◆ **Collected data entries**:
== == ==
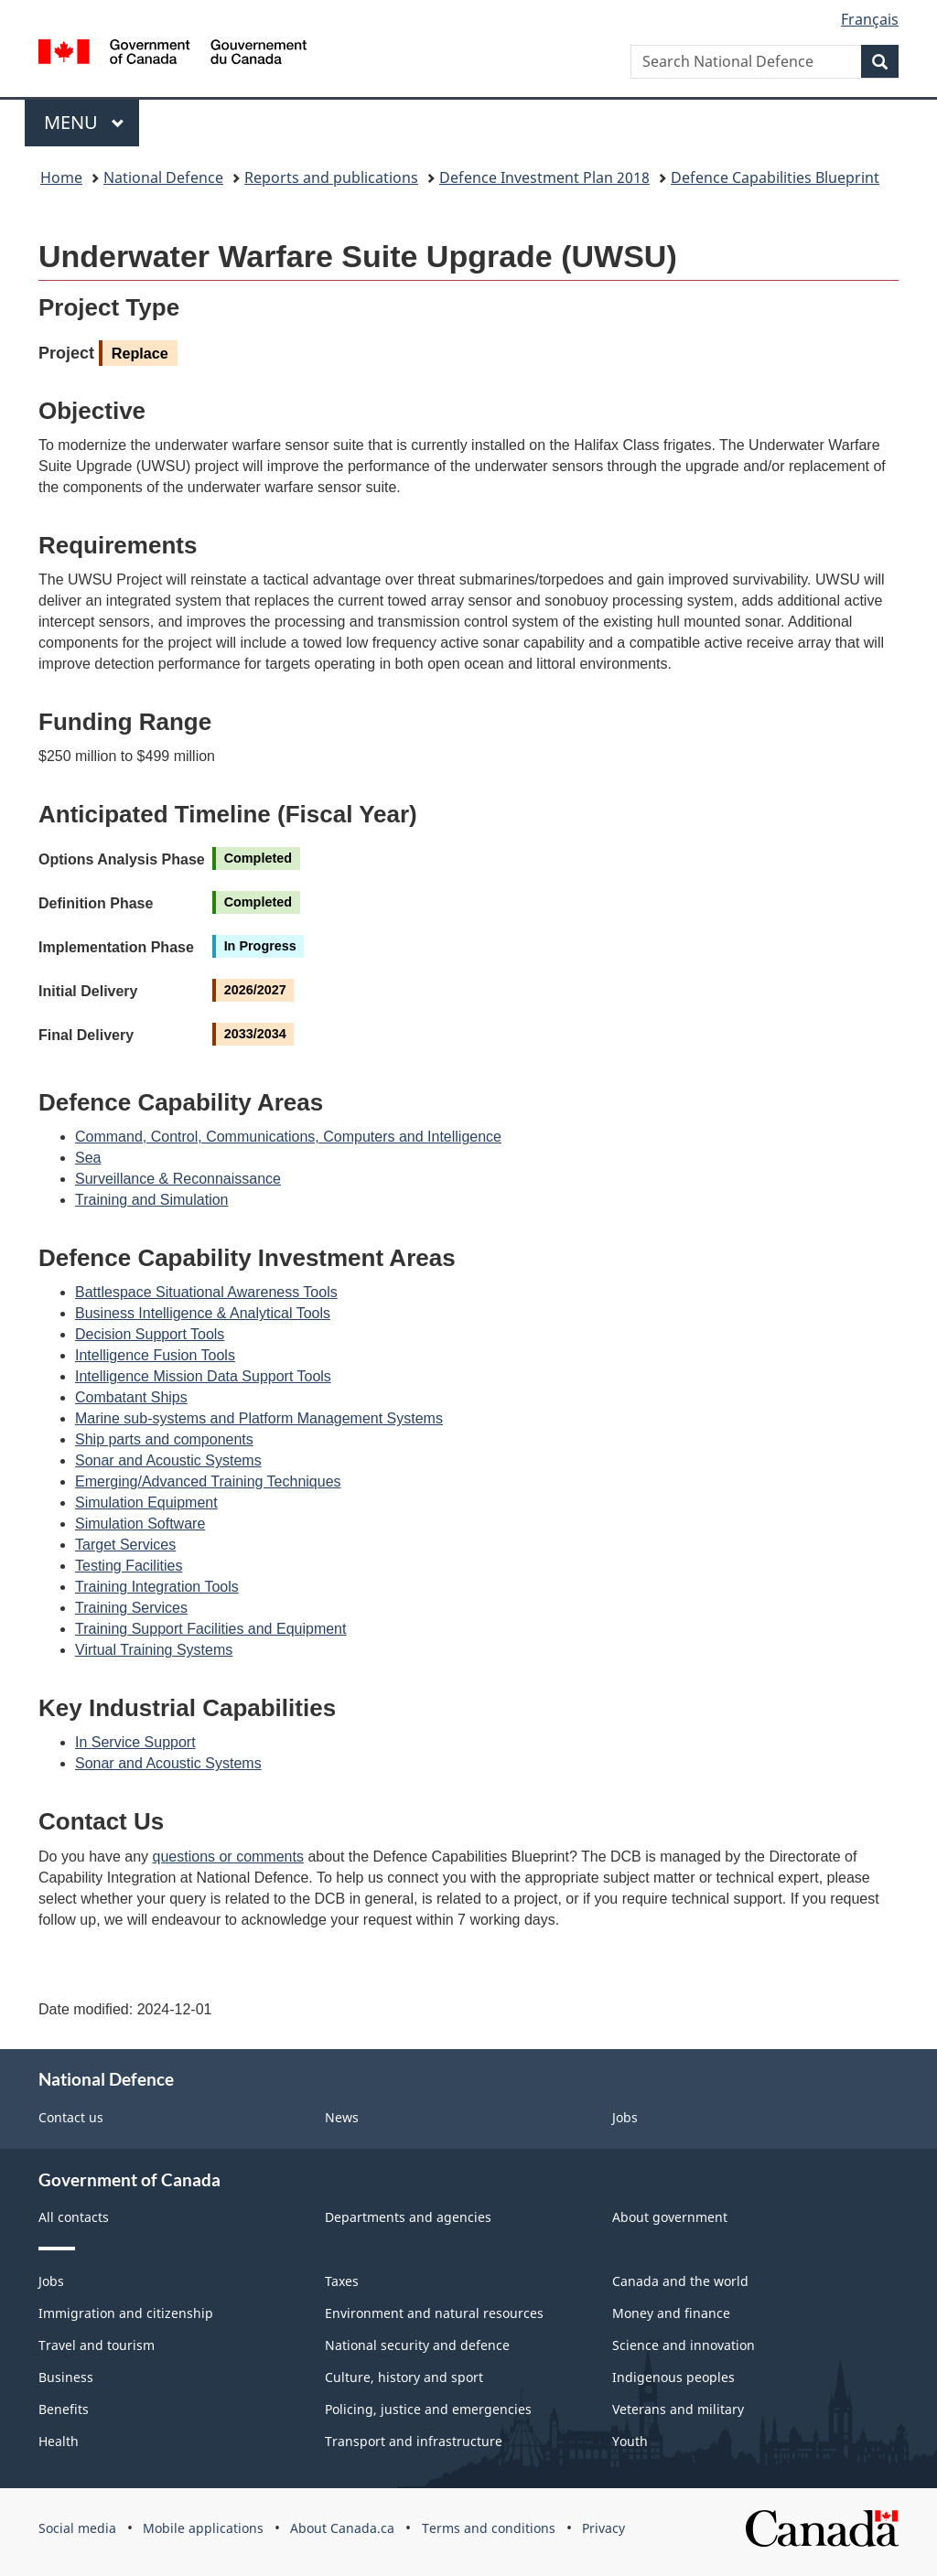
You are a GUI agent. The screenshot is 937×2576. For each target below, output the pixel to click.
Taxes (342, 2281)
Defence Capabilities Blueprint (775, 177)
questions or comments (228, 1856)
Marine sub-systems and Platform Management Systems (259, 1418)
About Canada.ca (342, 2528)
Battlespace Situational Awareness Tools (206, 1292)
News (342, 2117)
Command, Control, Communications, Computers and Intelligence (288, 1136)
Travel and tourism (96, 2345)
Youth (630, 2441)
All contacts (73, 2217)
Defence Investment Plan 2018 (544, 177)
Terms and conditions (488, 2528)
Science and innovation (683, 2345)
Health (58, 2441)
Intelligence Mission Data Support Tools (203, 1376)
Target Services (125, 1544)
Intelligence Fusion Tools (155, 1355)
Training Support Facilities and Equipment (210, 1629)
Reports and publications (331, 177)
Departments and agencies (408, 2217)
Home (61, 177)
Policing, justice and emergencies (428, 2409)
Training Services (131, 1607)
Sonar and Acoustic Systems (168, 1460)
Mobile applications (203, 2528)
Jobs (625, 2117)
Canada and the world (680, 2281)
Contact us (70, 2117)
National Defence (163, 177)
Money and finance (671, 2313)
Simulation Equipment (146, 1502)
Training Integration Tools (157, 1586)
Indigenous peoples (673, 2377)
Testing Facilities (128, 1565)
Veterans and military (678, 2409)
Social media (77, 2528)
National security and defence (417, 2345)
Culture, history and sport (404, 2377)
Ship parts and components (164, 1439)
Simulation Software (140, 1523)
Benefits (63, 2409)
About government (669, 2217)
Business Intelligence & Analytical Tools (202, 1313)
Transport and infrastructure (413, 2441)
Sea (88, 1157)
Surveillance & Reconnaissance (178, 1178)
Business (65, 2377)
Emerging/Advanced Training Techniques (208, 1481)
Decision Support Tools (149, 1334)
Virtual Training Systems (153, 1650)
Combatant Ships (131, 1397)
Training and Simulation (152, 1200)
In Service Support (135, 1742)
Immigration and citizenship (125, 2313)
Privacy (603, 2528)
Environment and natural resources (434, 2313)
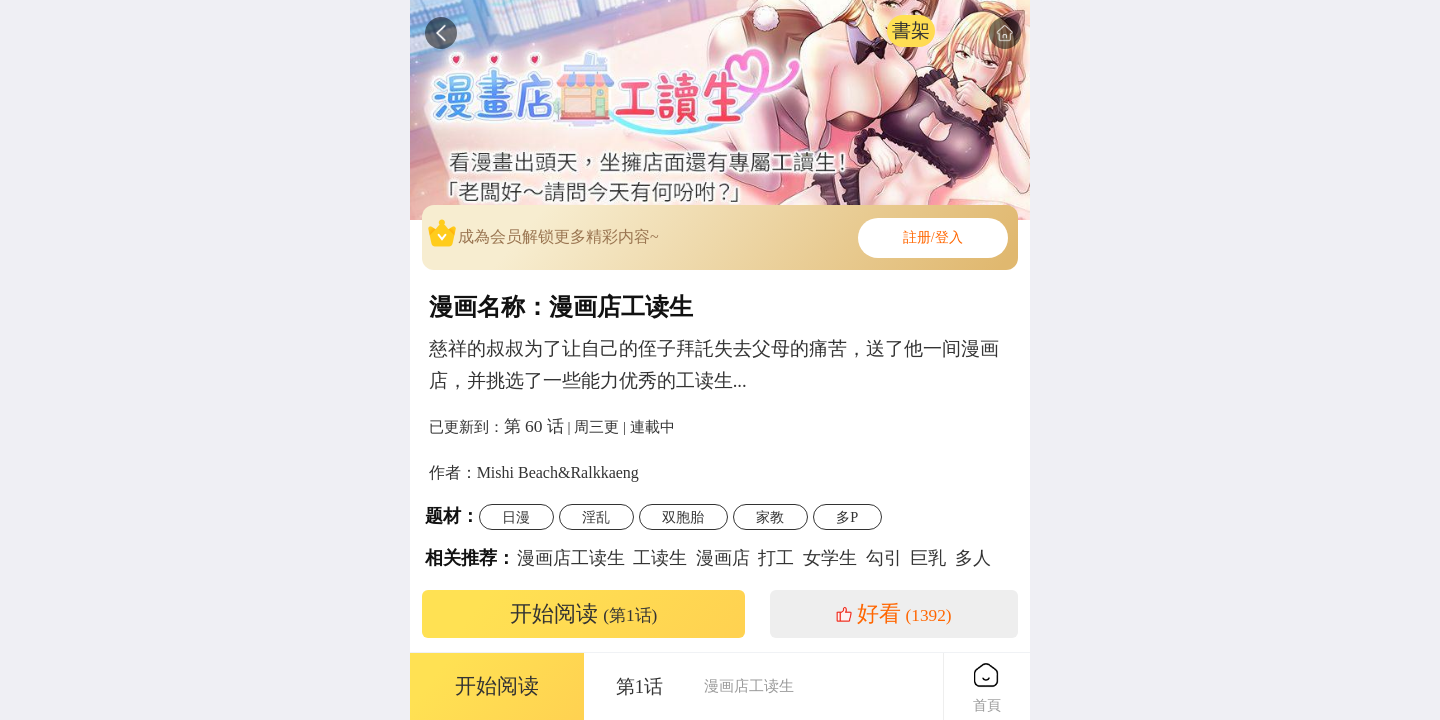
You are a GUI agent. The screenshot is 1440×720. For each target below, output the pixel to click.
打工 (776, 558)
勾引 (884, 558)
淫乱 (596, 517)
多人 (973, 558)
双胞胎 (683, 517)
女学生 (830, 558)
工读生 (660, 558)
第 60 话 (534, 426)
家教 (770, 517)
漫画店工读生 (571, 558)
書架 (911, 30)
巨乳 (928, 558)
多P (847, 517)
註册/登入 (933, 237)
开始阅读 (584, 614)
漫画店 (723, 558)
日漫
== == ==
◆ **What the task requires**: Of the lines in the data above, some may include the word "Support"; state how many, with no added words.

◆ **Written answer**: 4